US domestic market up 14% over past 10 years
There were 651.7 million passenger enplanements on domestic services in the US in 2008. This had risen to 741.6 million by 2017, representing a 14% increase in traffic. The only year-on-year decline in domestic passenger numbers over the past 10 years took place at the height of the global recession in 2009, when internal traffic dipped by 5.2%. Since then, the US domestic market has enjoyed eight back-to-back years of growth.Traffic subsequently increased by 20% from 2009 to 2017. During this period the average year-on-year growth rate was 2.3%, and the largest single annual increase was 5.0% in 2015.
An analysis of the most established domestic routes in the US market – classified here as those with a minimum of 100,000 one-way seats in 2016 – reveals that the fastest growing of these links in 2017 was the Floridian connection between Fort Lauderdale and Orlando, which enjoyed an 83% boost in capacity last year. This was due to the return of Southwest Airlines on the inter-state route, with the LCC having previously operated the sector until 2013.
International traffic grows by more than one-third since 2008
There were 161.0 million passengers on international flights to and from the US in 2008. This grew to 223.4 million passengers in 2017, representing a 39% increase in overseas traffic. As with the domestic market, the only year-on-year decline took place in 2009 as the global economic downturn took hold. There then followed eight year-on-year increases international traffic. The average annual growth rate over this period was 3.5% and the largest single boost in passengers was the 6.0% increase witnessed in 2015. International traffic has enjoyed stronger percentage growth than domestic services in the US market over the past 10 years. The proportion of all US passengers taking an international flight has subsequently increased from 20% in 2008 to 23% last year.
An examination of the most established international routes in the US market (those with a minimum of 100,000 one-way seats in 2016) shows that the fastest growing sector in 2017, was Dublin to New York Newark. This transatlantic link enjoyed an 86% increase in one-way seats last year as Aer Lingus ramped-up its year-round operation on the route, having only commenced operations on the sector in September 2016.

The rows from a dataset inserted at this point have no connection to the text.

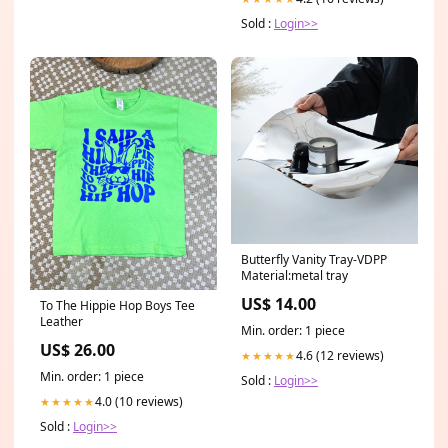
Sold :
Login>>
Butterfly Vanity Tray-VDPP
Material:metal tray
US$ 14.00
To The Hippie Hop Boys Tee
Leather
Min. order: 1 piece
US$ 26.00
4.6 (12 reviews)
★★★★★
Min. order: 1 piece
Sold :
Login>>
4.0 (10 reviews)
★★★★★
Sold :
Login>>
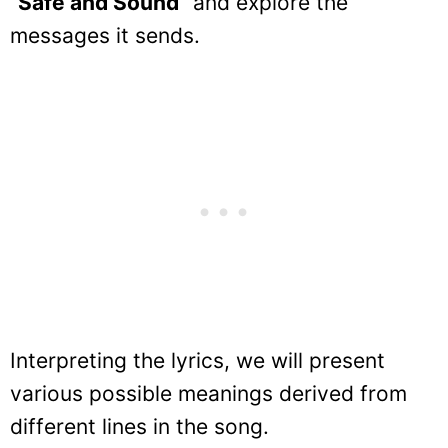
“
Safe and Sound
” and explore the
messages it sends.
Interpreting the lyrics, we will present
various possible meanings derived from
different lines in the song.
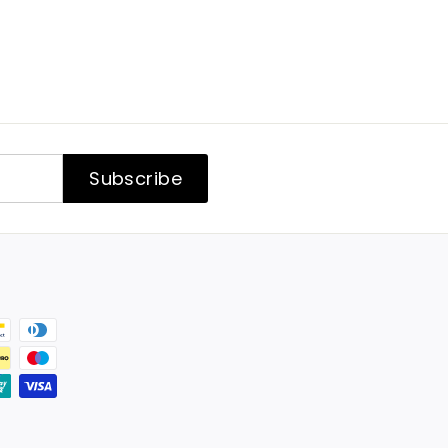
Subscribe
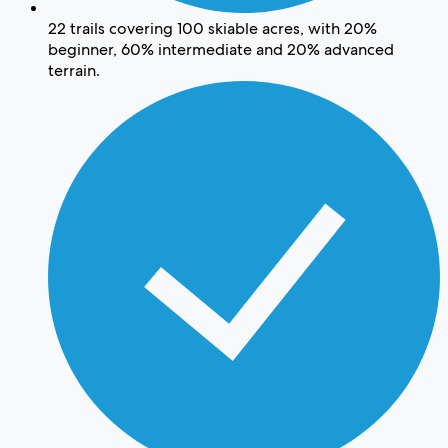
22 trails covering 100 skiable acres, with 20%
beginner, 60% intermediate and 20% advanced
terrain.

Stewart rides low-cost wave
OAG data suggests that up to 701 US airports welcomed at least one scheduled service in 2017. Clearly some of these were small facilities with irregular or one-off flights, but 245 offered 100,000 departing seats or more. An analysis of the more established airports (those with a minimum of 100,000 departing seats in 2016) reveals that 174 of these saw an increase in scheduled seats last year. The strongest growth among these airports came at Stewart, where capacity was up 65% due in the main to the introduction of five new low-cost transatlantic links from Norwegian. The largest airport to make the top 12 growth list was Long Beach in California, which provided more than 2.4 million departing scheduled seats last year.
Outside of the more established airports, a further 464 saw at least one scheduled flight in 2016 but fewer than 100,000 departing seats. Two of these facilities which experienced notable growth last year were Concord (65% more seats) and Belleville (58% more), with both airports enjoying an increase in capacity from Allegiant Air. This resulted in each facility offering more than 140,000 departing seats in 2017.
Mexico displaces Canada as #1 in 2017
There were scheduled flights to 108 different countries from the US in 2017, although some of these international markets were only served with limited or irregular services. The largest country market from the US last year was Mexico, which displaced Canada as the leading international destination. Despite a 17% increase in the seats available to its North American neighbour from 2008 to 2017, Canada’s share of international capacity from the US dropped from 14% to 13% over this period, with Mexican services seeing stronger growth.
A review of the more established international markets reveals that 79 were served with a minimum of 100,000 one-way seats in 2016, with 58 of these enjoying an increase in capacity last year. The strongest growth came on services to Cuba, with seat numbers to the Caribbean island up 380% due to the Obama administration’s decision to allow US airlines to operate scheduled flights between the two countries for the first time in many years, as part of a widely reported restoration of diplomatic relations. Seven of the top 12 fastest growing international markets last year were in Europe, with two in the Asia Pacific region, two in the Americas and one in Africa.
There were a further 26 international markets served by fewer than 100,000 one-way seats in 2016, with 14 of these welcoming an increase in capacity in 2017. The largest increase among these countries came on services to Singapore, with seat numbers to the Asia Pacific city state increasing by 180%, to more than 200,000 last year. This was due to Singapore Airlines and United Airlines offering more seats on services from San Francisco, plus the latter’s introduction of a connection from Los Angeles.